Review Details
Given the interest in emotions in understanding human behaviour more fully than ever before, researchers in recent times have been looking at the crevices between thought and word, cracks and gaps through which meaning can slip unnoticed by readers. The well-respected German historian Margrit Pernau, for instance, has been working on the history of emotions for some time now and deems emotions to be the shapers of both politics and personal lives. Since literature not merely reflects the emotions of its present time but can also shape how future emotions develop, this linkage between literature and emotions needs the closest possible study.
Nikhil Govind, who heads the Manipal Centre for Humanities in Karnataka and has in the past looked at the revolutionary streak in the Hindi novel, now turns his gaze to the abstract and the subjective. Pain, oppression, suffering, humiliation, injustice, chagrin, absurdity, inadequacy and all forms of subjectivity interest him in his explorations in the present study. Using a range of literary texts from Bangla, Hindi, Urdu, Marathi and Malayalam, he traverses the axes of religion, caste, class and social status. As he sums up in his conclusion: ‘All the texts discussed in this book bring up these abysmal questions of authentic response and responsibility to varying kinds of affliction and hurt (humiliation, abandonment, mistrust, poverty, unfreedom, rage, shame, and so on).’

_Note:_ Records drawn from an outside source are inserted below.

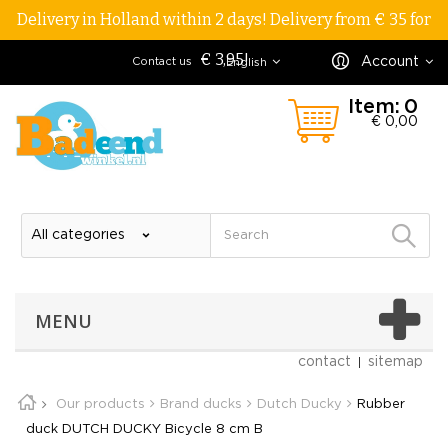
Delivery in Holland within 2 days! Delivery from € 35 for
€ 3,95!
Account
Contact us
English
Item:
0
€ 0,00
MENU
contact
sitemap
Our products
Brand ducks
Dutch Ducky
Rubber
duck DUTCH DUCKY Bicycle 8 cm B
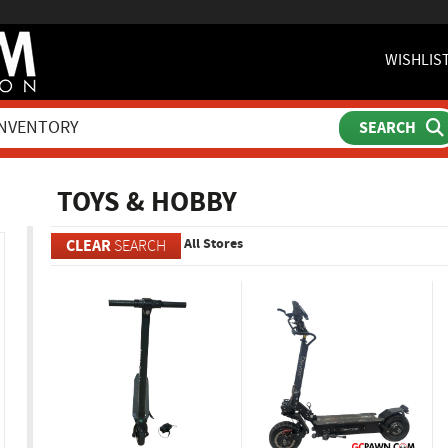
WISHLIS
ch
TOYS & HOBBY
All Stores
CLEAR
SEARCH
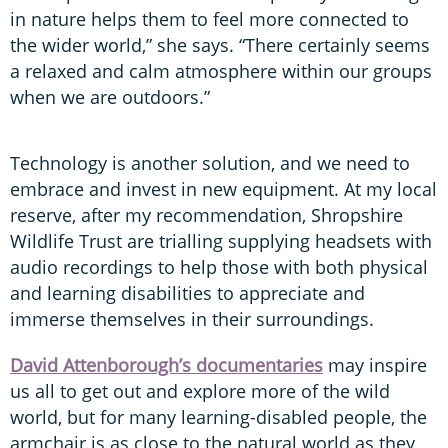
in nature helps them to feel more connected to
the wider world,” she says. “There certainly seems
a relaxed and calm atmosphere within our groups
when we are outdoors.”
Technology is another solution, and we need to
embrace and invest in new equipment. At my local
reserve, after my recommendation, Shropshire
Wildlife Trust are trialling supplying headsets with
audio recordings to help those with both physical
and learning disabilities to appreciate and
immerse themselves in their surroundings.
David Attenborough’s documentaries
may inspire
us all to get out and explore more of the wild
world, but for many learning-disabled people, the
armchair is as close to the natural world as they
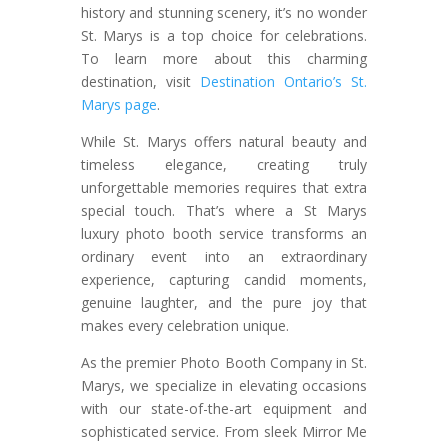
history and stunning scenery, it’s no wonder
St. Marys is a top choice for celebrations.
To learn more about this charming
destination, visit
Destination Ontario’s St.
Marys page
.
While St. Marys offers natural beauty and
timeless elegance, creating truly
unforgettable memories requires that extra
special touch. That’s where a St Marys
luxury photo booth service transforms an
ordinary event into an extraordinary
experience, capturing candid moments,
genuine laughter, and the pure joy that
makes every celebration unique.
As the premier Photo Booth Company in St.
Marys, we specialize in elevating occasions
with our state-of-the-art equipment and
sophisticated service. From sleek Mirror Me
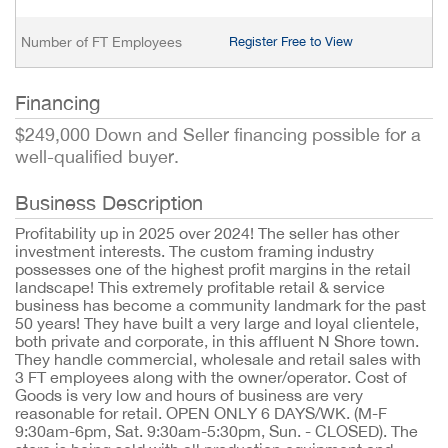
Number of FT Employees
Register Free to View
Financing
$249,000 Down and Seller financing possible for a
well-qualified buyer.
Business Description
Profitability up in 2025 over 2024! The seller has other
investment interests. The custom framing industry
possesses one of the highest profit margins in the retail
landscape! This extremely profitable retail & service
business has become a community landmark for the past
50 years! They have built a very large and loyal clientele,
both private and corporate, in this affluent N Shore town.
They handle commercial, wholesale and retail sales with
3 FT employees along with the owner/operator. Cost of
Goods is very low and hours of business are very
reasonable for retail. OPEN ONLY 6 DAYS/WK. (M-F
9:30am-6pm, Sat. 9:30am-5:30pm, Sun. - CLOSED). The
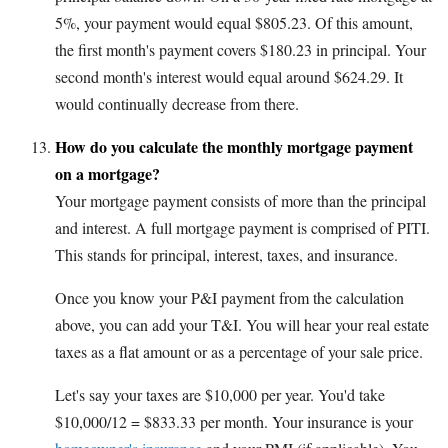
5%, your payment would equal $805.23. Of this amount,
the first month's payment covers $180.23 in principal. Your
second month's interest would equal around $624.29. It
would continually decrease from there.
How do you calculate the monthly mortgage payment
on a mortgage?
Your mortgage payment consists of more than the principal
and interest. A full mortgage payment is comprised of PITI.
This stands for principal, interest, taxes, and insurance.
Once you know your P&I payment from the calculation
above, you can add your T&I. You will hear your real estate
taxes as a flat amount or as a percentage of your sale price.
Let's say your taxes are $10,000 per year. You'd take
$10,000/12 = $833.33 per month. Your insurance is your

Govind begins his exploration with the example of Ambedkar and his description of the humiliations he had faced in his autobiographical fragment Waiting for a Visa (1935-36). As member of a government committee tasked with looking into charges of discrimination against untouchables he is required to visit the village of Chalisgaon. But he finds no tonga driver willing to take him, an untouchable, even though he is a barrister-at-law. As he writes, a Hindu tongawalla, though ‘no better than a menial’ has ‘a dignity and can look upon himself as superior’. Finally, an untouchable person volunteers to drive him but being an amateur he ends up falling into the river along with the tonga and the eminent guest. With some humour mingled with sadness at the absurdity of it all, Ambedkar writes in the section entitled ‘Pride, Awkwardness and a Dangerous Accident at Chalisgaon’ adopting a tone of ‘distance and detachment’. Govind probes these tonalities in Ambedkar’s prose to look at the immense hurt that lies beneath the seemingly matter-of-fact tone and the valuable lessons for future Dalit scholars and memoirists from the tangled skein of emotions hiding just beneath the surface of seeming distance and detachment.